What to work on – Where a line holds the word "leher", copy that line from the data below.

Page-level text extractions –
::::

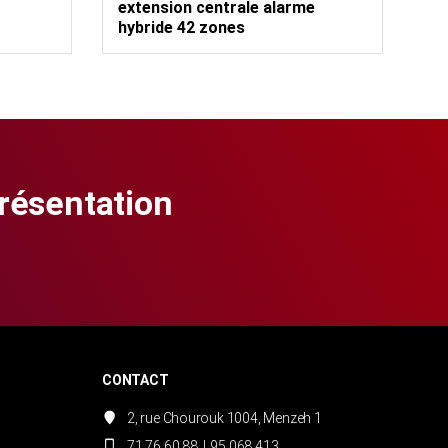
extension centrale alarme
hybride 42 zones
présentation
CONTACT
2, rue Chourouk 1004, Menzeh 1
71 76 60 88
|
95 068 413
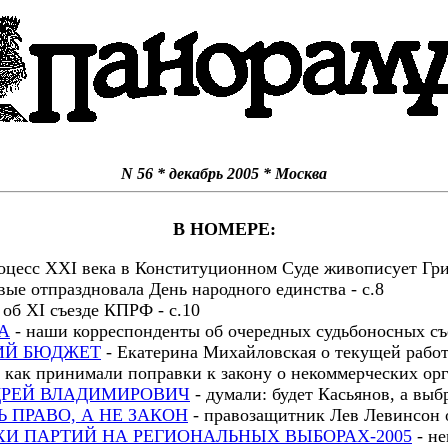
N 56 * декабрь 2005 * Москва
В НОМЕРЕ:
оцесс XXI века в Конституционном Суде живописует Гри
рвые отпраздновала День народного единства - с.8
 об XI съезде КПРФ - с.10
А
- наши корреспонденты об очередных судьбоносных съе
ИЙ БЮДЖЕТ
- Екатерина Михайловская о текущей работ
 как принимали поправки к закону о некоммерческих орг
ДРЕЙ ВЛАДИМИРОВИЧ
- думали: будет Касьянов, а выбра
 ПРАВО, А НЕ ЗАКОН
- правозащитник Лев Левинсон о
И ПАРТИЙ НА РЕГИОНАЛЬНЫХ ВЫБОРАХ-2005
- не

::::

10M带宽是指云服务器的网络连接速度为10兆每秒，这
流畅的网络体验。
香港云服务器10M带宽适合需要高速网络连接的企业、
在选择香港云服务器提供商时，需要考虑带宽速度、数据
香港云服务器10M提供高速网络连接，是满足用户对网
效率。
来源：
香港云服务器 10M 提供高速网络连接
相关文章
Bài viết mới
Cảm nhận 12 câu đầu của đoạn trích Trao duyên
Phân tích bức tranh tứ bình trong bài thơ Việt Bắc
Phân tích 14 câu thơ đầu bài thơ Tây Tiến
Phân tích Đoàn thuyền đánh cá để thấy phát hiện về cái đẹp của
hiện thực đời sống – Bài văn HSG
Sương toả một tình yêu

::::

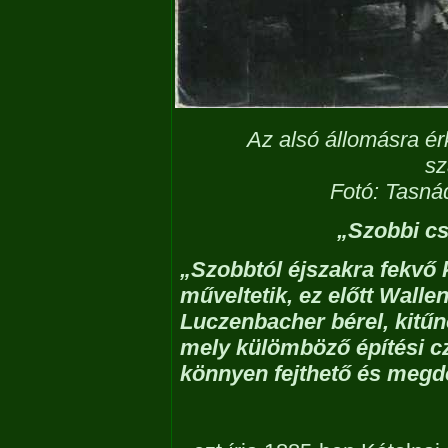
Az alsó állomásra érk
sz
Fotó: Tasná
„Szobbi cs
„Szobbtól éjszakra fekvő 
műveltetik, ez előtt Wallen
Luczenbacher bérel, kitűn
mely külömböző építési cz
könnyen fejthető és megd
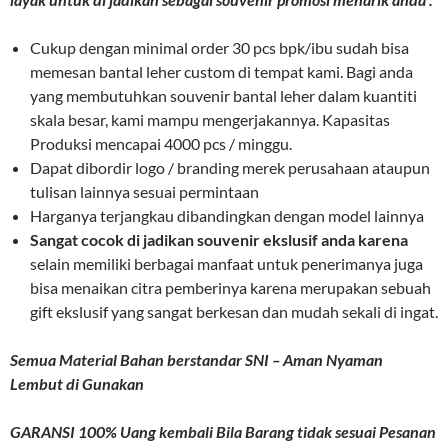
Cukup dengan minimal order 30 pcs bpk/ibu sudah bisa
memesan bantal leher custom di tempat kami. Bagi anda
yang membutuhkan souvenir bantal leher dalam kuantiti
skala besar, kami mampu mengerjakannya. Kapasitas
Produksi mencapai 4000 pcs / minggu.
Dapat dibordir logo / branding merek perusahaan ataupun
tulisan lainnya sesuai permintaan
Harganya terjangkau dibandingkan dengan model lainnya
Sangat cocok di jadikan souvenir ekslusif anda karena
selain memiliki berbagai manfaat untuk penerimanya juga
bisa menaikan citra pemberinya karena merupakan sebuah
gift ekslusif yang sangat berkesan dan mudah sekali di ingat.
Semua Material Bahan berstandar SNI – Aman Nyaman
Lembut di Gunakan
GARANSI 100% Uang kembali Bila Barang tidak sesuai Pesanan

::::

Answer to this task –
memesan bantal leher custom di tempat kami. Bagi anda
yang membutuhkan souvenir bantal leher dalam kuantiti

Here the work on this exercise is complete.